Sans qu'il me soit nécessaire d'aller plus avant dans la critique de ce projet de loi bien mal ficelé, vous avez compris, mes chers collègues, qu'il ne m'apparaît ni pertinent ni opportun de l'adopter en l'état. Il est le fruit d'une précipitation et d'un manque de concertation.
Madame la garde des sceaux, le risque majeur du corporatisme pointe et condamne d'ores et déjà définitivement cette réforme, à laquelle le Gouvernement serait bien avisé de renoncer.
Ainsi, après la suppression des jurés populaires dans les tribunaux correctionnels, la suppression d'une majorité de non-magistrats au sein du CSM va clairement à l'encontre du rapprochement entre les Français et leur justice voulu par la précédente majorité. Couper la justice du peuple français est une faute. Quel pouvoir peut se revendiquer d'une légitimité quand il n'est pas élu et quand il lui arrive, par pure idéologie, de refuser ostensiblement d'appliquer des lois pourtant votées par la représentation nationale ?
Ce Gouvernement se recroqueville sur lui-même en refusant de rendre des comptes, comme l'a récemment démontré la déplorable affaire dite du « mur des cons », d'autant que vous avez expressément renoncé, madame la garde des sceaux, à saisir l'Inspection des services judiciaires. Imaginez les dégâts que cette image de juges irresponsables provoque dans l'opinion publique !

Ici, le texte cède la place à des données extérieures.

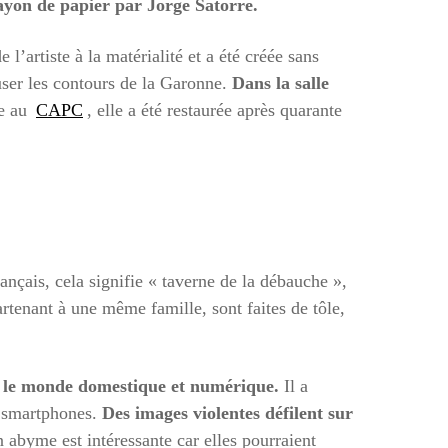
rayon de papier par Jorge Satorre.
’artiste à la matérialité et a été créée sans
ouser les contours de la Garonne.
Dans la salle
ée au
CAPC
, elle a été restaurée après quarante
nçais, cela signifie « taverne de la débauche »,
artenant à une même famille, sont faites de tôle,
ur le monde domestique et numérique.
Il a
e smartphones.
Des images violentes défilent sur
abyme est intéressante car elles pourraient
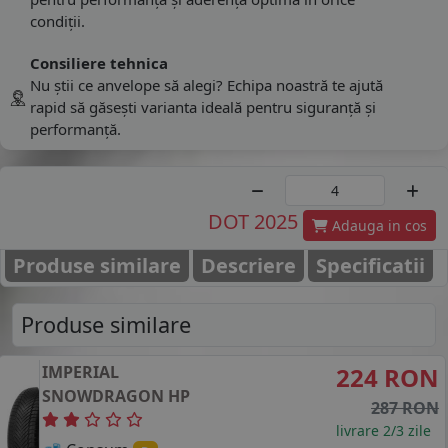
condiții.
Consiliere tehnica
Nu știi ce anvelope să alegi? Echipa noastră te ajută
rapid să găsești varianta ideală pentru siguranță și
performanță.
DOT 2025
Adauga in cos
Produse similare
Descriere
Specificatii
Produse similare
IMPERIAL
224 RON
SNOWDRAGON HP
287 RON
livrare 2/3 zile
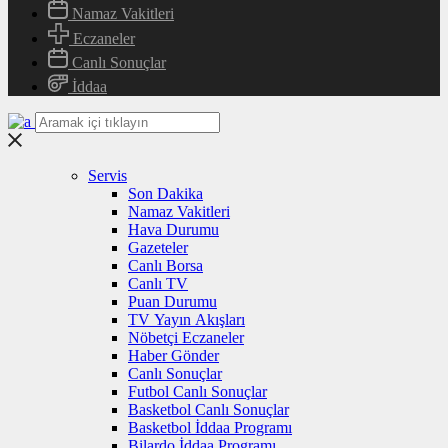
Namaz Vakitleri
Eczaneler
Canlı Sonuçlar
İddaa
Servis
Son Dakika
Namaz Vakitleri
Hava Durumu
Gazeteler
Canlı Borsa
Canlı TV
Puan Durumu
TV Yayın Akışları
Nöbetçi Eczaneler
Haber Gönder
Canlı Sonuçlar
Futbol Canlı Sonuçlar
Basketbol Canlı Sonuçlar
Basketbol İddaa Programı
Bilardo İddaa Programı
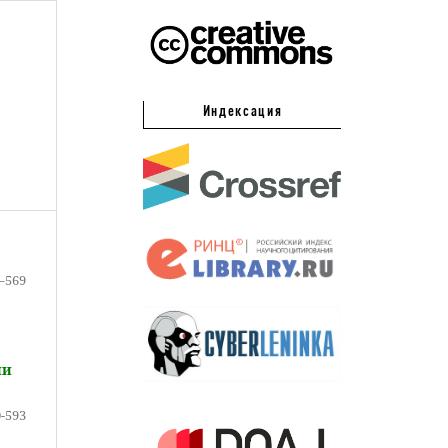
Индексация
–569
ни
-593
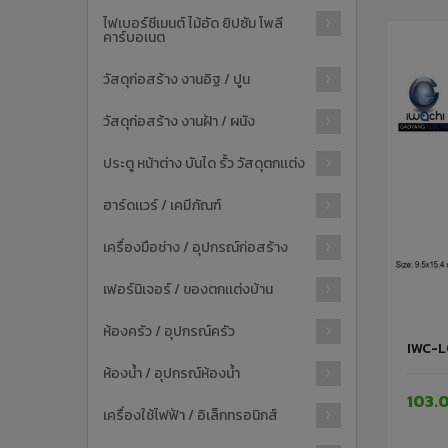
ไฟเบอร์ซีเมนต์ ไม้อัด ยิปซัม โพลี
คาร์บอเนต
วัสดุก่อสร้าง งานอิฐ / ปูน
วัสดุก่อสร้าง งานฝ้า / ผนัง
ประตู หน้าต่าง บันได รั้ว วัสดุตกเเต่ง
ฮาร์ดเเวร์ / เคมีภัณฑ์
เครื่องมือช่าง / อุปกรณ์ก่อสร้าง
เฟอร์นิเจอร์ / ของตกเเต่งบ้าน
ห้องครัว / อุปกรณ์ครัว
IWC-L
ห้องน้ำ / อุปกรณ์ห้องน้ำ
103.
เครื่องใช้ไฟฟ้า / อิเล็กทรอนิกส์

Enfin, ce pouvoir est isolé dans sa tour d'ivoire, et quelquefois dans sa tour de Babel, car il confond tout. Il confond le statut et le rôle du procureur et du juge : madame la garde des sceaux, vous alignez ces deux fonctions sur un même modèle de nomination, de discipline et d'avancement ; vous vous privez de la possibilité de leur donner des instructions. Vous dites que vous allez mener une action publique, dont vous êtes responsable devant le pays, mais vous vous privez de tous les moyens de le faire.